#### Activity
Here is the listing. Report each line in it that contains the string "thumb".
● ● ● ● ●
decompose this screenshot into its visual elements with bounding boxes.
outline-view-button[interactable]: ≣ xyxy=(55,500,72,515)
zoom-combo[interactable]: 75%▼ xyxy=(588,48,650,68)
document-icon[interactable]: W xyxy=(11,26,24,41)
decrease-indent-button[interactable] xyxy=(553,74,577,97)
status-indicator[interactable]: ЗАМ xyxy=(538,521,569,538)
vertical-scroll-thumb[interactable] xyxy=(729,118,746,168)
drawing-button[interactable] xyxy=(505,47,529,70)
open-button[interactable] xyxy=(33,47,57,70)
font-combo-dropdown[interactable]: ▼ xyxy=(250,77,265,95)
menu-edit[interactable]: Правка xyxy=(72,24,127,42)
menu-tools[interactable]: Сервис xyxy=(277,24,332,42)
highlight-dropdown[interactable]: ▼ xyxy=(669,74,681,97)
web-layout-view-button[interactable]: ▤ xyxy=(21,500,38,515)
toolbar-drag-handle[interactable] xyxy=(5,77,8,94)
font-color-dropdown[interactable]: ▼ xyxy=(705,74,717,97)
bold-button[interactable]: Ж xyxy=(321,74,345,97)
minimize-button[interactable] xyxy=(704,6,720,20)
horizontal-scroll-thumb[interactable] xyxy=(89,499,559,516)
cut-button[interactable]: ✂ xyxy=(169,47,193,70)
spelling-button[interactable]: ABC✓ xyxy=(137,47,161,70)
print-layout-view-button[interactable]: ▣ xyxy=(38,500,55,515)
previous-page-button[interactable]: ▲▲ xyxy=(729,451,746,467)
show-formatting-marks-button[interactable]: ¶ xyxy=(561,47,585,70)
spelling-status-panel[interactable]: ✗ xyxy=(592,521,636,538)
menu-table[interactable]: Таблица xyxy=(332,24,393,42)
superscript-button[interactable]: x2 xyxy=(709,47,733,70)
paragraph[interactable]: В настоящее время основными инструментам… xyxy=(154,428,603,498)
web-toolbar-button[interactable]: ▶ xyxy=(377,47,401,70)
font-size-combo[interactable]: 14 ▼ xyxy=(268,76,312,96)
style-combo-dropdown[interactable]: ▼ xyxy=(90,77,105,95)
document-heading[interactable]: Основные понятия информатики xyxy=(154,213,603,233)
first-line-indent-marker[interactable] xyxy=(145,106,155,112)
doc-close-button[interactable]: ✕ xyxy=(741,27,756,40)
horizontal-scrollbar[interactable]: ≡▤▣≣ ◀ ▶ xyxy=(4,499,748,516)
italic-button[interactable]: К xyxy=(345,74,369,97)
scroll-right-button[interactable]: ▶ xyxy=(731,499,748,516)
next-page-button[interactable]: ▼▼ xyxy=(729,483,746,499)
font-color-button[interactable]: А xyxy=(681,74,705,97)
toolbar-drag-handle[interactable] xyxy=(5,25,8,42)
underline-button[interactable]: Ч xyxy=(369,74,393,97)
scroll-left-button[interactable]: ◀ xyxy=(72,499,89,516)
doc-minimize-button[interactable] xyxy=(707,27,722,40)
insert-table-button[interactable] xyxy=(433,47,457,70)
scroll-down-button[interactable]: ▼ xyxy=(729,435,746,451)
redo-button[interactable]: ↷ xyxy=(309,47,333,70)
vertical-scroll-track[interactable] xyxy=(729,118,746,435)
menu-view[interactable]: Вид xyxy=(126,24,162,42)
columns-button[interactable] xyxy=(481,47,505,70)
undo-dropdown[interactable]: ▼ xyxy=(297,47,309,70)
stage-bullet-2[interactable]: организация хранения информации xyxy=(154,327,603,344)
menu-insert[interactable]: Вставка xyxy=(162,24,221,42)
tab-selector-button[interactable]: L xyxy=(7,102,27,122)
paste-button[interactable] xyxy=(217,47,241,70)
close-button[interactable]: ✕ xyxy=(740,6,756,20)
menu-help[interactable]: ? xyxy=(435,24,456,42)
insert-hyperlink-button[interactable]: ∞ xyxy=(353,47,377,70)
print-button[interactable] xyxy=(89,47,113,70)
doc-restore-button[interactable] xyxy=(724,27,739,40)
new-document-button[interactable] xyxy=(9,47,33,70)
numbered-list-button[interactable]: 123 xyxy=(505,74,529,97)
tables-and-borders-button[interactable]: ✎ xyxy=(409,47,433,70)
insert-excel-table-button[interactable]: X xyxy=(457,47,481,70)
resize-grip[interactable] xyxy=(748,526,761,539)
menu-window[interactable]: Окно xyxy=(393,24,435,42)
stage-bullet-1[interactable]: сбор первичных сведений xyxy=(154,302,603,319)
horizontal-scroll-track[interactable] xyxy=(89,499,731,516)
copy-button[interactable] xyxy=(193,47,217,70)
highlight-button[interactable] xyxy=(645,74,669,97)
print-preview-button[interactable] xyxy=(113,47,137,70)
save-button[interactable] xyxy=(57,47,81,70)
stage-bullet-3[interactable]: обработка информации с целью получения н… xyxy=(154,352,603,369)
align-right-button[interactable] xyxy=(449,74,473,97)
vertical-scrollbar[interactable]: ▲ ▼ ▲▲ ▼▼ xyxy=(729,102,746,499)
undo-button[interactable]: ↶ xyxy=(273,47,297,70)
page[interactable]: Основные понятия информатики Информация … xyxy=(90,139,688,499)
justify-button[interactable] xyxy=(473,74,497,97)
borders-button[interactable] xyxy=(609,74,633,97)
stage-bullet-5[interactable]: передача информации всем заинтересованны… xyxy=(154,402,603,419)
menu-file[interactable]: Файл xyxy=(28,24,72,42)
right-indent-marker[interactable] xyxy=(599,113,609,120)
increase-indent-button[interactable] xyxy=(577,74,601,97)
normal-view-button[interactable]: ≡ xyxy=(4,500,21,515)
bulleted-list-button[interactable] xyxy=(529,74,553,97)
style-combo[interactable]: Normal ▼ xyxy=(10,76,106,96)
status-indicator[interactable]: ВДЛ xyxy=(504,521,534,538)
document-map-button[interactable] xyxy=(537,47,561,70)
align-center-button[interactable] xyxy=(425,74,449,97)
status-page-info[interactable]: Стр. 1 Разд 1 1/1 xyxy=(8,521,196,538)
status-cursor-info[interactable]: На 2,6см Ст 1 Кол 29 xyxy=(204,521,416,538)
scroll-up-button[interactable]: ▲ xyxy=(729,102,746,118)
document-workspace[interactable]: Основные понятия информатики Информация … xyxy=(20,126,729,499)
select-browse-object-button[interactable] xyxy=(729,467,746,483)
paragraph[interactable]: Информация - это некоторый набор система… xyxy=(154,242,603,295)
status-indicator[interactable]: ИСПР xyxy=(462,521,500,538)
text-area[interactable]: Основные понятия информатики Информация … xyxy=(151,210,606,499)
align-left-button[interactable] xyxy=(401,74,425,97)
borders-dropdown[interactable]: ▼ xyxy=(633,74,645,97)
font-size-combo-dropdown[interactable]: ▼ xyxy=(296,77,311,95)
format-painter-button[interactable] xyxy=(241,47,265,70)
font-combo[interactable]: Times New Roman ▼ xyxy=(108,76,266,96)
● ● ● ● ●
#### Your solution
vertical-scroll-thumb[interactable] xyxy=(729,118,746,168)
horizontal-scroll-thumb[interactable] xyxy=(89,499,559,516)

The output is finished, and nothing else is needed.